There are only 4 real cheeses. Cheddar, Stilton, Brie and that holey Swiss one.
And there was Lymeswold.
Lymeswold is a modern but now defunct cheese that was made from pasteurized cow's milk.
It was introduced in 1982. It never took off, though, so production was halted in the early 1990s.
Lymeswold Cheese was a soft cheese like Brie, modelled after French cheeses. In fact, the French market was the primary export target.
Lymeswold was a creation of officials at the Britain's former Milk Marketing Board, through its subsidiary Dairy Crest. The driving force behind it was the Chairman of the Milk Marketing Board at the time, Sir Stephen James Leake Roberts, of Little Wenlock, Shropshire (died 11 June 2002, aged 87.) Many observers agree that the semi-governmental organization had all the business aspects right: the public relations, the marketing, the advertising, the budget. All throughout development, it had been the subject of focus groups, market research and taste tests. But still, the cheese just refused to move off the shelves.
The cheese was formed in plastic PVC moulds.
Some people now say the problem was that the cheese was prematurely sold before it was ripe, to meet the initial demand they had worked to create, and the bad first impression was something the cheese just never overcame. Roberts blamed the failure, apparently, on EU milk quota rules.
History
Brits will often rib Americans by saying they come from "Lymeswold, Wessex" (Lymeswold never having existed as a place, and Wessex not having existed (outside Thomas Hardy's books) since 1066.
There was, however, a Wymeswold in Leicestershire where there were six dairies producing Stilton in the 1920s.
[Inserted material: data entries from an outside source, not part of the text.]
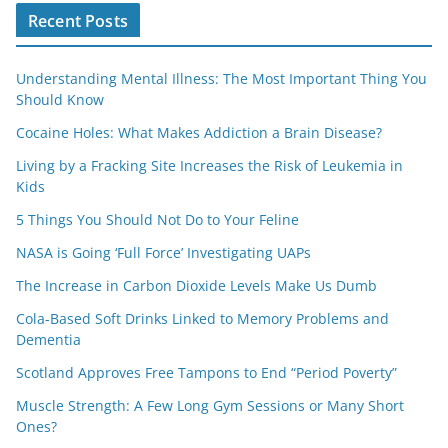
Recent Posts
Understanding Mental Illness: The Most Important Thing You
Should Know
Cocaine Holes: What Makes Addiction a Brain Disease?
Living by a Fracking Site Increases the Risk of Leukemia in
Kids
5 Things You Should Not Do to Your Feline
NASA is Going ‘Full Force’ Investigating UAPs
The Increase in Carbon Dioxide Levels Make Us Dumb
Cola-Based Soft Drinks Linked to Memory Problems and
Dementia
Scotland Approves Free Tampons to End “Period Poverty”
Muscle Strength: A Few Long Gym Sessions or Many Short
Ones?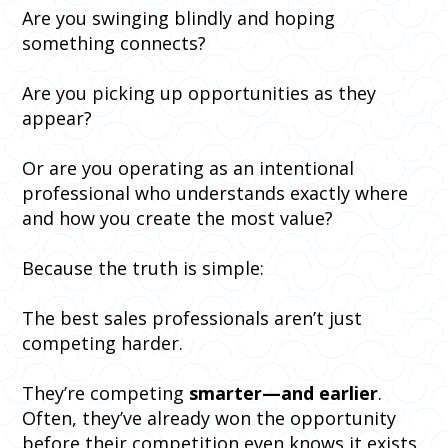
Are you swinging blindly and hoping
something connects?
Are you picking up opportunities as they
appear?
Or are you operating as an intentional
professional who understands exactly where
and how you create the most value?
Because the truth is simple:
The best sales professionals aren’t just
competing harder.
They’re competing
smarter—and earlier
.
Often, they’ve already won the opportunity
before their competition even knows it exists.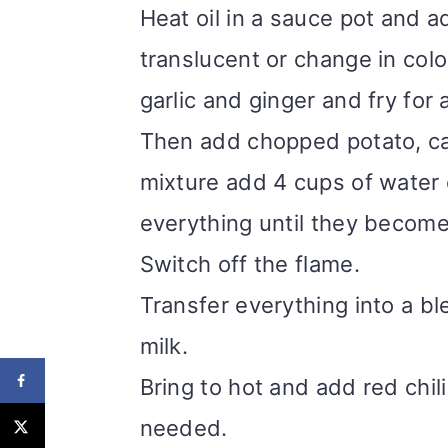
Heat oil in a sauce pot and a
translucent or change in colo
garlic and ginger and fry for
Then add chopped potato, ca
mixture add 4 cups of water 
everything until they become
Switch off the flame.
Transfer everything into a b
milk.
Bring to hot and add red chil
needed.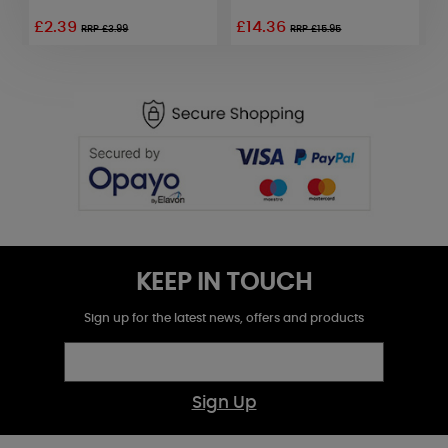
£2.39
£14.36
RRP £3.99
RRP £15.95
KEEP IN TOUCH
Sign up for the latest news, offers and products
Sign Up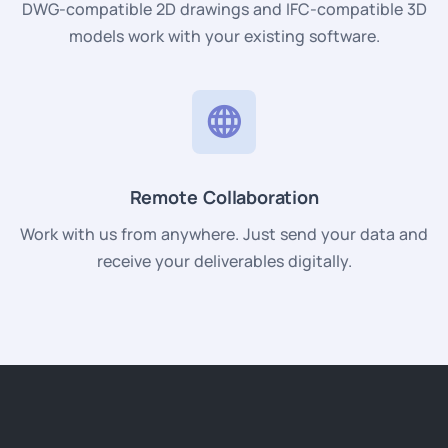
DWG-compatible 2D drawings and IFC-compatible 3D
models work with your existing software.
Remote Collaboration
Work with us from anywhere. Just send your data and
receive your deliverables digitally.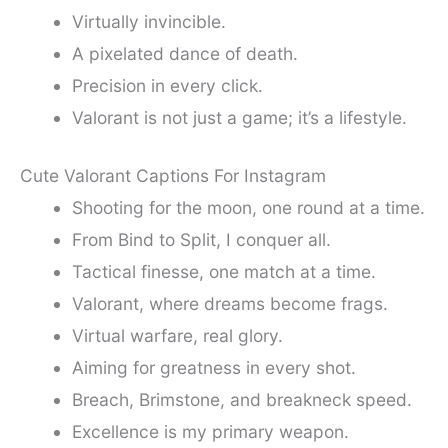
Virtually invincible.
A pixelated dance of death.
Precision in every click.
Valorant is not just a game; it’s a lifestyle.
Cute Valorant Captions For Instagram
Shooting for the moon, one round at a time.
From Bind to Split, I conquer all.
Tactical finesse, one match at a time.
Valorant, where dreams become frags.
Virtual warfare, real glory.
Aiming for greatness in every shot.
Breach, Brimstone, and breakneck speed.
Excellence is my primary weapon.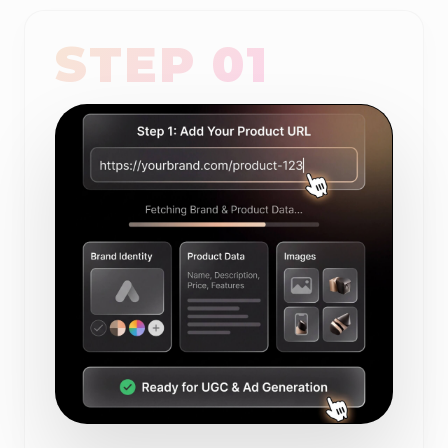
STEP 01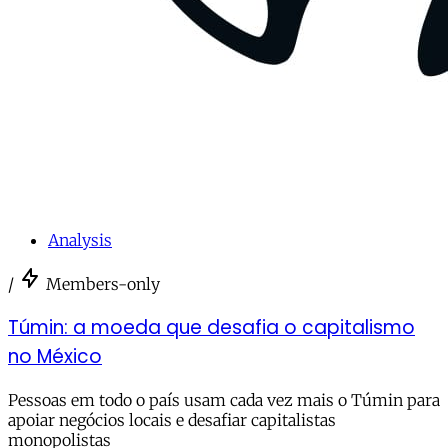
Analysis
/
Members-only
Túmin: a moeda que desafia o capitalismo
no México
Pessoas em todo o país usam cada vez mais o Túmin para
apoiar negócios locais e desafiar capitalistas
monopolistas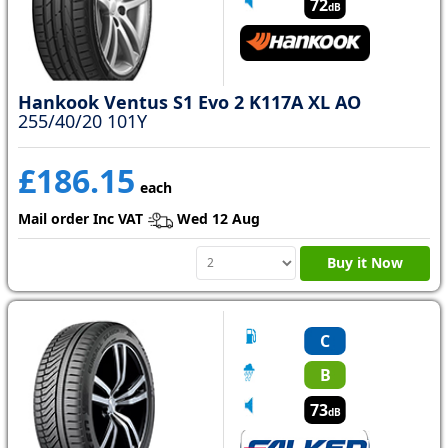
72
dB
Hankook Ventus S1 Evo 2 K117A XL AO
255/40/20 101Y
£186.15
each
Mail order Inc VAT
Wed 12 Aug
Buy it Now
C
B
73
dB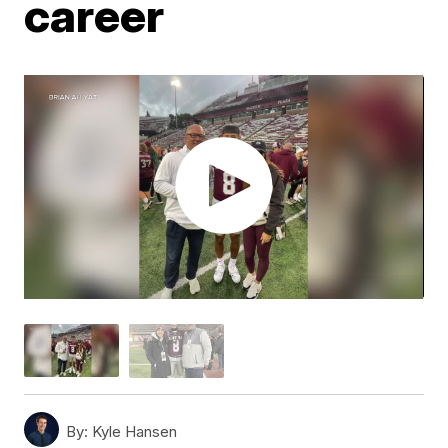
career
By:
Kyle Hansen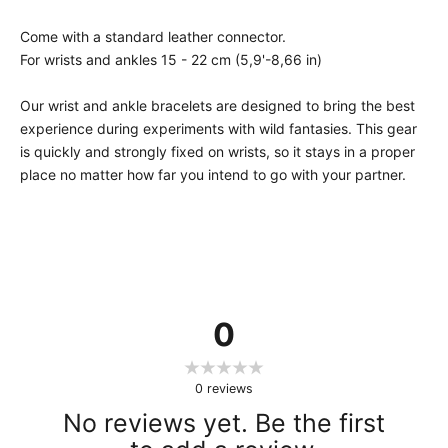
Come with a standard leather connector.
For wrists and ankles 15 - 22 cm (5,9'-8,66 in)
Our wrist and ankle bracelets are designed to bring the best
experience during experiments with wild fantasies. This gear
is quickly and strongly fixed on wrists, so it stays in a proper
place no matter how far you intend to go with your partner.
0
0
reviews
No reviews yet. Be the first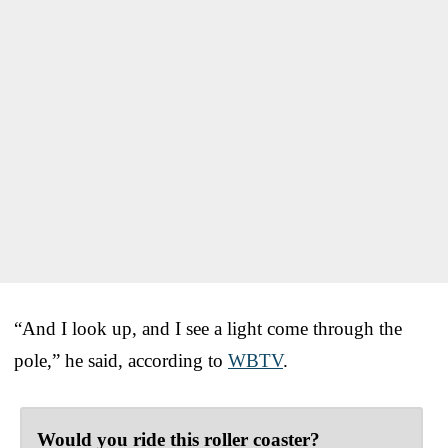
“And I look up, and I see a light come through the
pole,” he said, according to
WBTV
.
Would you ride this roller coaster?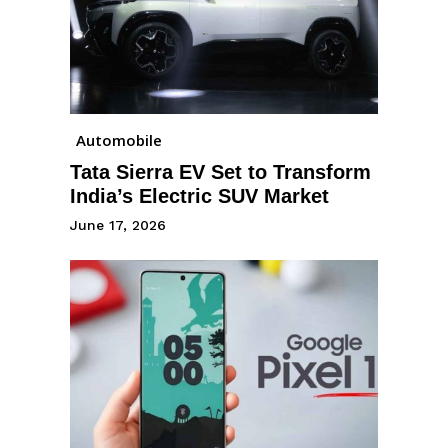
Automobile
Tata Sierra EV Set to Transform
India’s Electric SUV Market
June 17, 2026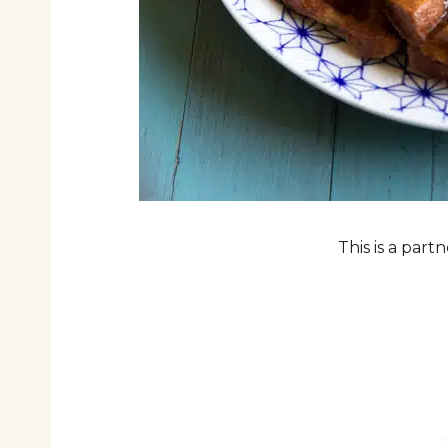
This is a par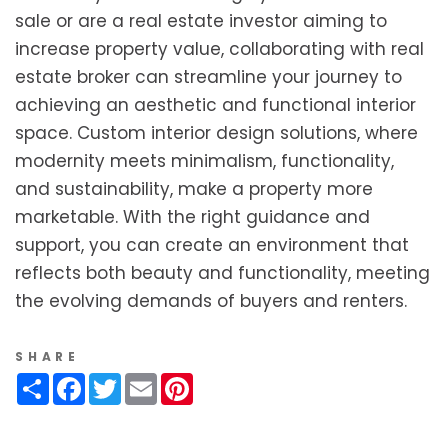
sale or are a real estate investor aiming to
increase property value, collaborating with real
estate broker can streamline your journey to
achieving an aesthetic and functional interior
space. Custom interior design solutions, where
modernity meets minimalism, functionality,
and sustainability, make a property more
marketable. With the right guidance and
support, you can create an environment that
reflects both beauty and functionality, meeting
the evolving demands of buyers and renters.
SHARE
Share
Facebook
Twitter
Email
Pinterest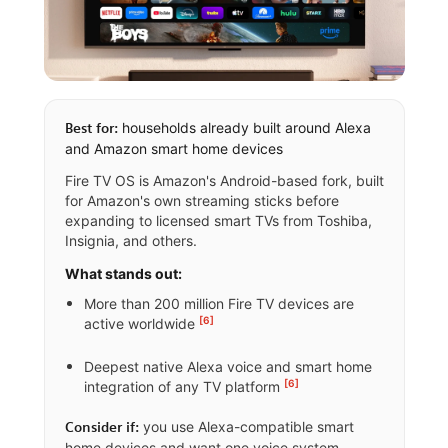
households already built around Alexa
Best for:
and Amazon smart home devices
Fire TV OS is Amazon's Android-based fork, built
for Amazon's own streaming sticks before
expanding to licensed smart TVs from Toshiba,
Insignia, and others.
What stands out:
More than 200 million Fire TV devices are
[6]
active worldwide
Deepest native Alexa voice and smart home
[6]
integration of any TV platform
you use Alexa-compatible smart
Consider if:
home devices and want one voice system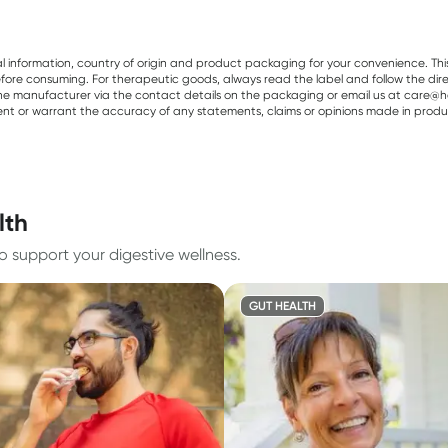
al information, country of origin and product packaging for your convenience. Thi
re consuming. For therapeutic goods, always read the label and follow the directi
e manufacturer via the contact details on the packaging or email us at care@he
sent or warrant the accuracy of any statements, claims or opinions made in produ
lth
to support your digestive wellness.
GUT HEALTH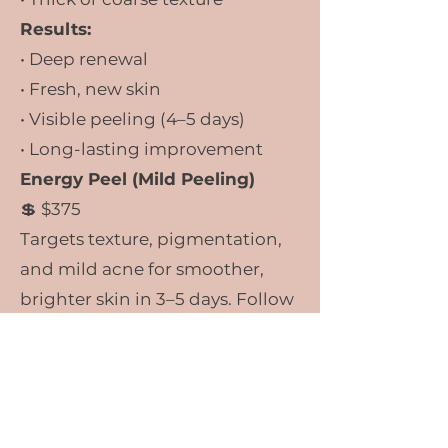
Results:
• Deep renewal
• Fresh, new skin
• Visible peeling (4–5 days)
• Long-lasting improvement
Energy Peel (Mild Peeling)
💲 $375
Targets texture, pigmentation,
and mild acne for smoother,
brighter skin in 3–5 days. Follow
up Facial
included.
What Is the Green
Peel®?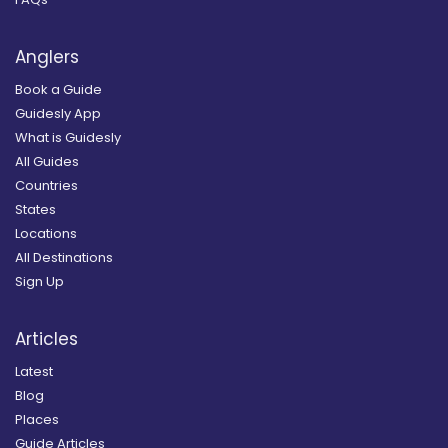
Anglers
Book a Guide
Guidesly App
What is Guidesly
All Guides
Countries
States
Locations
All Destinations
Sign Up
Articles
Latest
Blog
Places
Guide Articles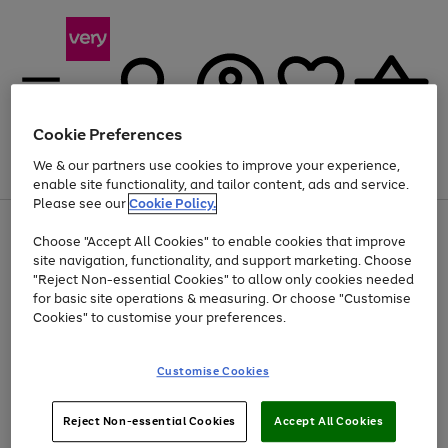
Cookie Preferences
We & our partners use cookies to improve your experience,
Menu
Search
Account
Saved
Basket
enable site functionality, and tailor content, ads and service.
Please see our
Cookie Policy.
Use
Page
Choose "Accept All Cookies" to enable cookies that improve
the
1
Up to 40% off selected Fashion and Sportswear
site navigation, functionality, and support marketing. Choose
right
of
and
4
2
1
"Reject Non-essential Cookies" to allow only cookies needed
left
for basic site operations & measuring. Or choose "Customise
arrows
Cookies" to customise your preferences.
to
scroll
Use
Page
through
Customise Cookies
the
1
the
Go
Go
Go
right
of
image
and
3
2
2
carousel
to
to
to
Use
Page
left
Reject Non-essential Cookies
Accept All Cookies
the
1
page
page
page
arrows
Go
Go
Go
right
of
1
2
3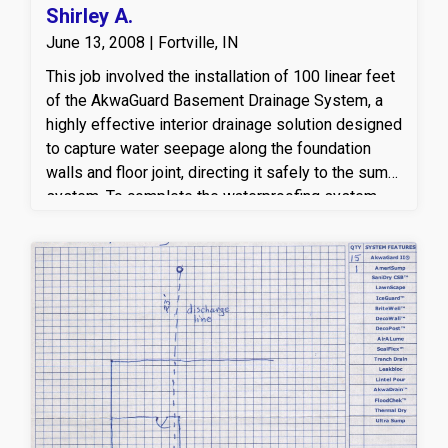
Shirley A.
June 13, 2008 | Fortville, IN
This job involved the installation of 100 linear feet
of the AkwaGuard Basement Drainage System, a
highly effective interior drainage solution designed
to capture water seepage along the foundation
walls and floor joint, directing it safely to the sump
system. To complete the waterproofing system,
we installed one AmeriSump sump station, which
provides reliable pumping power to remove
collected water and keep the basement dry.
The largest one, the London Lane Dairy, was sold to the Milk Marketing Board's Dairy Crest subsidiary in 1962. The Milk Marketing Board, when they were first planning Lymeswold Cheese in the late 1970s, wanted to make in this Wymeswold dairy (which was converted to a dairy in 1910; previously it had been a Primitive Methodist chapel), but realized that the small dairy wouldn't be able to produce their projected demand for the new cheese (in hindsight, it would have done just fine.) One of the first package labels suggested for Lymeswold none-the-less had a church on it modelled after St Mary's in Wymeswold. Sadly, the dairy was closed in 1987, and torn down in 1989. The site is now a nursing home.
Language Notes
Lymeswold is not actually a place name, though it sounds like it. In fact, the cheese had two names: when exported it was called Westminster Blue, because people outside the UK were thought to have difficulty pronouncing Lymeswold, particularly the French - there is no combination of "wo" in French.